[[ Input records open ]]
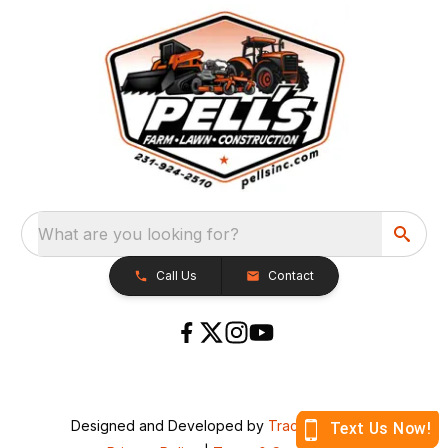
What are you looking for?
Call Us
Contact
Designed and Developed by
TracTru
, © 2026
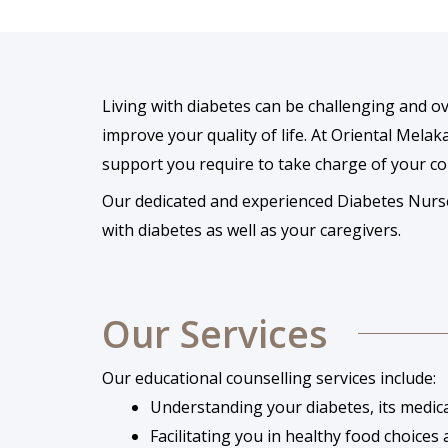
Living with diabetes can be challenging and
improve your quality of life. At Oriental Melak
support you require to take charge of your co
Our dedicated and experienced Diabetes Nurse S
with diabetes as well as your caregivers.
Our Services
Our educational counselling services include:
Understanding your diabetes, its medic
Facilitating you in healthy food choices a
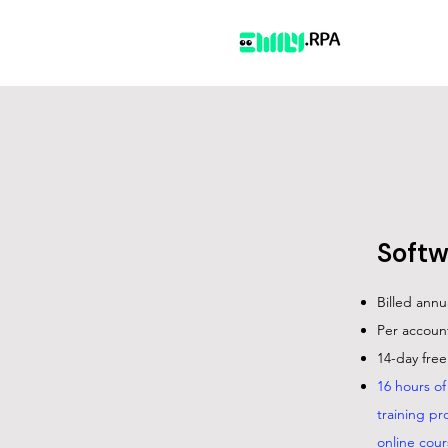
Softw
Billed annu
Per account
14-day free 
16 hours o
training pr
online cour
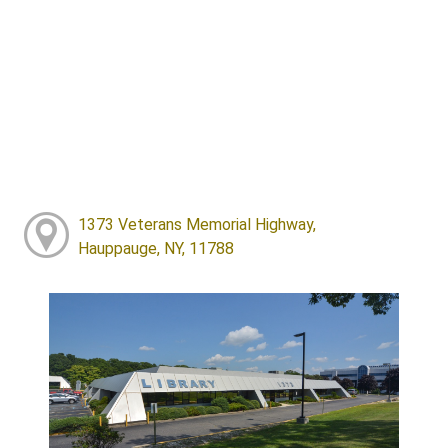
1373 Veterans Memorial Highway,
Hauppauge, NY, 11788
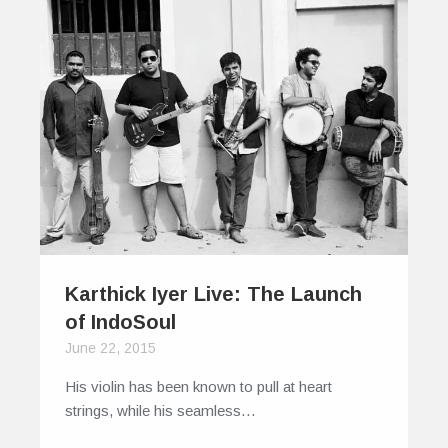
Karthick Iyer Live: The Launch
of IndoSoul
June 22, 2015
His violin has been known to pull at heart
strings, while his seamless…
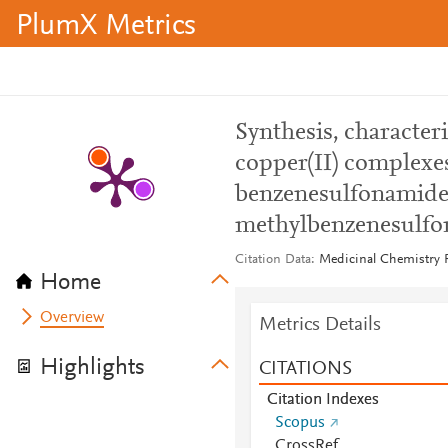
PlumX Metrics
Synthesis, characteri
copper(II) complexe
benzenesulfonamide 
methylbenzenesulf
Citation Data
Medicinal Chemistry R
Home
Overview
Metrics Details
Highlights
CITATIONS
Citation Indexes
Scopus
CrossRef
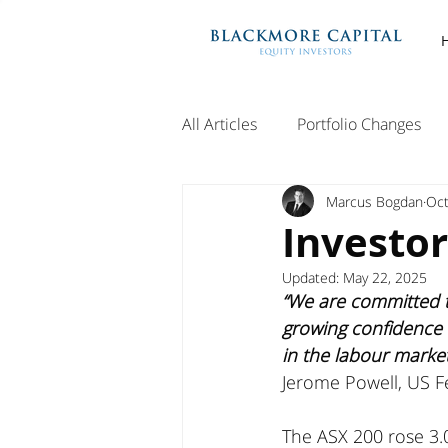
All Articles
Portfolio Changes
Marcus Bogdan
Oct
Investo
Updated:
May 22, 2025
“We are committed t
growing confidence t
in the labour marke
Jerome Powell, US F
The ASX 200 rose 3.0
[[ Input records closed ]]
• _Your instructions_
The answer is a faithful copy of the records above, with the pictures removed.

• _Task solution_
What are you looking for?
Call Us
Contact
Designed and Developed by
TracTru
, © 2026
Living with diabetes can be challenging and
improve your quality of life. At Oriental Melak
support you require to take charge of your co
Our dedicated and experienced Diabetes Nurse S
with diabetes as well as your caregivers.
Our Services
Our educational counselling services include:
Understanding your diabetes, its medic
Facilitating you in healthy food choices a
Softw
Billed annu
Per account
14-day free 
16 hours o
training pr
online cour
1373 Veterans Memorial Highway,
Hauppauge, NY, 11788
Karthick Iyer Live: The Launch
of IndoSoul
June 22, 2015
His violin has been known to pull at heart
strings, while his seamless…
PlumX Metrics
Synthesis, characteri
copper(II) complexe
benzenesulfonamide 
methylbenzenesulf
Citation Data
Medicinal Chemistry R
Home
Overview
Metrics Details
Highlights
CITATIONS
Citation Indexes
Scopus
CrossRef
All Articles
Portfolio Changes
Marcus Bogdan
Oct
Investo
Updated:
May 22, 2025
“We are committed t
growing confidence t
in the labour marke
Jerome Powell, US F
The ASX 200 rose 3.0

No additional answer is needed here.